LINUX ZONE FEATURE: The Twisted Framework
Part Four, Secure Clients and Servers

David Mertz, Ph.D.
Selector, Gnosis Software, Inc.
August, 2003

    In this final installment of his series on Twisted, David looks at
    specialized protocols and servers contained in the Twisted package,
    with a focus on secure connections.

INTRODUCTION
------------------------------------------------------------------------

  One thing the servers and clients in my prior installments had in
  common is that they operated completely in the clear,
  cryptographically speaking. Sometimes, however, you want to keep your
  connection free from prying eyes (or from tampering/spoofing).

  While protocols for determining permissions on server resources are
  interesting, for this installment, I want to look at protocols
  involving actual wire-level encryption. But for general background,
  readers might want to investigate web-oriented mechanisms like Basic
  Authentication, which is described in RFC-2617 and implemented in
  Apache and other web servers. The Twisted package [twisted.cred] is a
  general, but complex and complicated, framework for providing
  authentication services in general-purpose Twisted servers (not
  limited to web ones).

  There are two widespread APIs for wire-level encryption over the
  Internet: SSL and SSH. The former, SSL (Secure Sockets Layer) is
  widely implemented in web browsers and web servers; in principle,
  however, there is no reason SSL is specifically tied to the HTTP
  protocol. SSL combines a public-key infrastructure, complete with a
  "web-of-trust" based on Certificate Authorities, with creation of a
  session key for standard symmetrical encryption during the life of a
  particular connection.

  Twisted -does- come with an SSL framework; however, as with most
  things in Twisted, exactly how it might work is poorly documented--I
  tried downloading two likely support packages to try to get the
  Twisted v.1.0.6 script 'test_ssl.py' to work (see Resources). I am
  sure that with -some- version of the right 3rd party libraries (and
  some Twisted version)--and perhaps after corrections to erroneous
  examples--it is possible to use SSL with Twisted, but I have not done
  so for this article.

  The other widespread API for wire-level encryption is SSH (Secure
  Shell), well known from the tool of the same name (in lowercase:
  'ssh'). Many of the underlying cryptographic algorithms are shared
  between SSL and SSH, but SSH is focussed on creating encrypted shell
  connections (rather than using snooper-friendly programs/protocols
  like 'telnet' and 'rsh'). Twisted lets you write your own custom SSH
  clients and servers, which is quite nice. While you certainly -can-
  write a basic interactive remote shell, like that provided by the
  client and server 'shh' and 'sshd', you can also create more
  specialized tools to use these secure connections for higher-level
  purposes.

AN SSH WEBLOG CLIENT
------------------------------------------------------------------------

  In continuing with the example of this series of articles, I created a
  tool to examine hits to my webserver log file, but to do so over an
  encrypted SSH channel. This purposes is realistic, actually--perhaps I
  do not want to publically reveal the hits I get to someone monitoring
  my packet stream.

  Before I could get far in my efforts, I needed to figure out what the
  line 'import Crypto' in the [twisted.conch] package was trying to
  find. The name is obviously a hint, but I was also somewhat familiar
  with the Python cryptography library maintained by Andrew Kuchling
  (see Resources). A bit of googling, a download, and an install later,
  Twisted's 'test_conch.py' would run without complaint.  So on to the
  project of creating a custom SSH client.

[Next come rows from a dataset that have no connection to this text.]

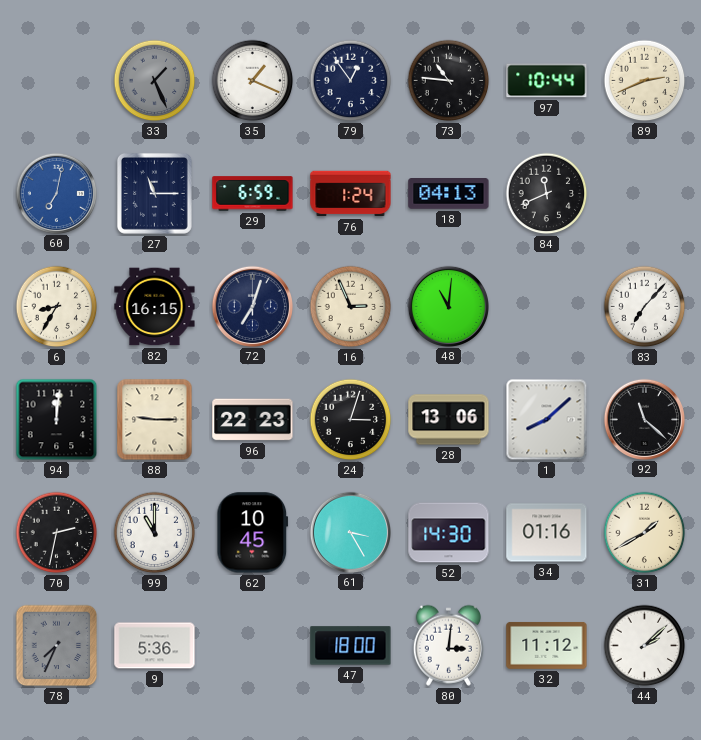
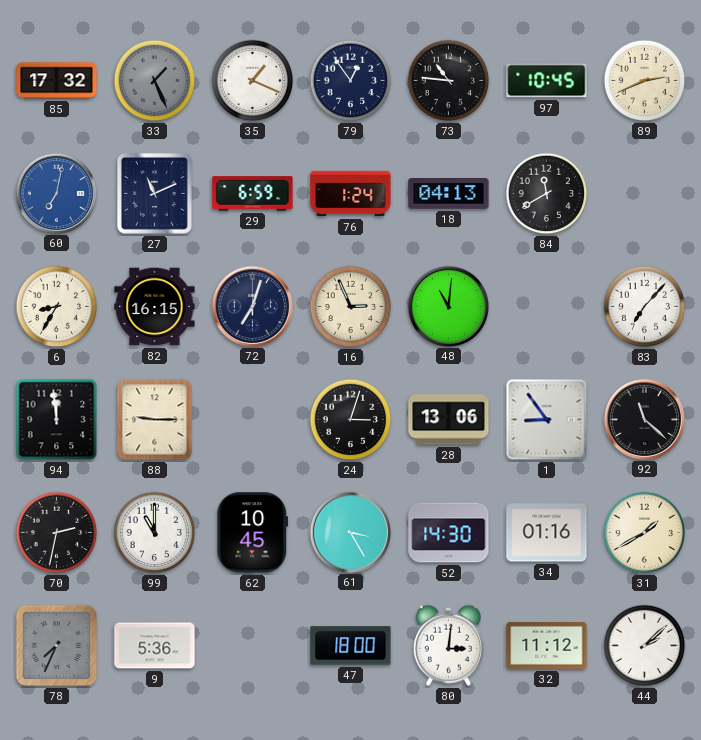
85: none -> 17:32
97: 10:44 -> 10:45
27: 11:15 -> 11:11
84: 11:41 -> 11:40
94: 12:01 -> 11:59
96: 22:23 -> none
1: 8:08 -> 8:54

  I based my client on the example provided in the Twisted file
  'doc/examples/sshsimpleclient.py'. I have simplified somewhat (as well
  as customizing); you you might want to look at what else is in the
  distributed example.  As with most Twisted components, [twisted.conch]
  consists of several layers, each of which can be customized.  I guess
  the name "conch" is a play on the word "shell" in Secure Shell.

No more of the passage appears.